Marthe Wandou: Die Armut in Afrika hat äußere und innere Gründe. Die äußeren Gründe liegen in schwierigen und unvorhersehbaren klimatischen Bedingungen, dem Klimawandel, der weltweit zu beobachtenden Überbevölkerung, die vor allem Afrika betrifft, dem internationalen Terrorismus sowie der hohen Verschuldung der afrikanischen Staaten. Innere Gründe sind die mangelnde Effektivität der Entwicklungspolitiken sowie fehlende Infrastrukturen in der Landwirtschaft. Dazu kommt der zunehmende Landraub, der von lokalen Eliten und internationalen Unternehmen immer weiter vorangetrieben wird. Eine maßgebliche Rolle spielen auch negative kulturelle Praktiken, die Frauen, also die Hälfte der Bevölkerung, diskriminieren und ihr Potential einschränken. In Kamerun hat der Ehemann zum Beispiel die gesetzlich verankerte Möglichkeit, seiner Frau eine bestimmte Arbeit oder generell kommerzielle Aktivitäten zu verbieten.  Zu den inneren Gründen zählt auch die in Afrika allgegenwärtige Korruption, soziale Ungleichheiten und die nicht enden wollenden Kriege. Was fehlt ist eine gemeinsame Vision, die alle afrikanischen Länder einbeziehen würde und zu regionalem und kontinentalem Aufschwung führen könnte.

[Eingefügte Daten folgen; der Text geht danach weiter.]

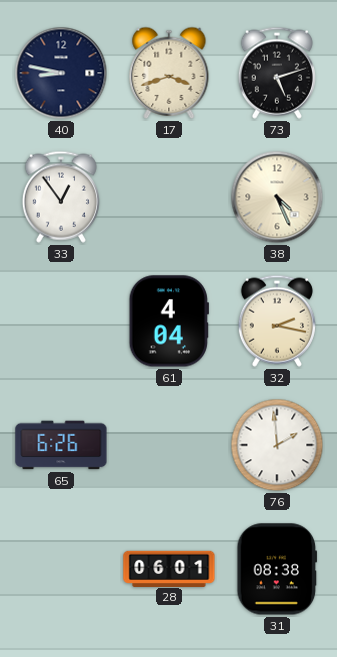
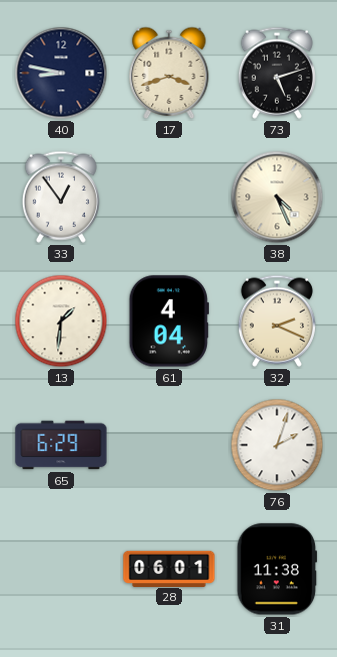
13: none -> 1:31
32: 2:17 -> 2:19
65: 6:26 -> 6:29
76: 1:59 -> 2:03
31: 08:38 -> 11:38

Papst Franziskus sprach in seiner Botschaft zum Welttag der Armen von „tausend Gesichtern“, mit der uns die Armut in der Welt anblickt. Welches Gesicht trägt die Armut in Kamerun?

Marthe Wandou: Die Armut ist in Kamerun weit verbreitet und trifft vor allem die Familien, die von der Landwirtschaft leben. Aber die Armut hat vor allen Dingen ein weibliches Gesicht. Seit einigen Jahren beobachten wir eine regelrechte Feminisierung der Armut: 70 Prozent der Kameruner, die in der Landwirtschaft oder im informellen Sektor arbeiten, sind Frauen. Sie betreiben zum Beispiel kleine Garküchen, verkaufen am Straßenrand Gemüse und Obst. Der Verdienst in diesen Beschäftigungsfeldern ist gering. Doch da viele Frauen keinen Schulabschluss und keine Berufsausbildung haben, gibt es für sie meist keine anderen Arbeitsmöglichkeiten. Generell sind die Frauen in Kamerun weniger gebildet und weniger in traditionellen, politischen oder religiösen Entscheidungsgremien vertreten. Sie sind gefangen in einer Spirale der Armut und haben zu wenige Möglichkeiten, sich daraus zu befreien. In traditionell geprägten ländlichen Regionen können die Frauen zum Beispiel kein Land erwerben und sind nicht erbberechtigt. Die meisten Frauen sind noch weit davon entfernt, über die gleichen Rechte, die gleichen Entfaltungsmöglichkeiten verfügen zu können wie die Männer.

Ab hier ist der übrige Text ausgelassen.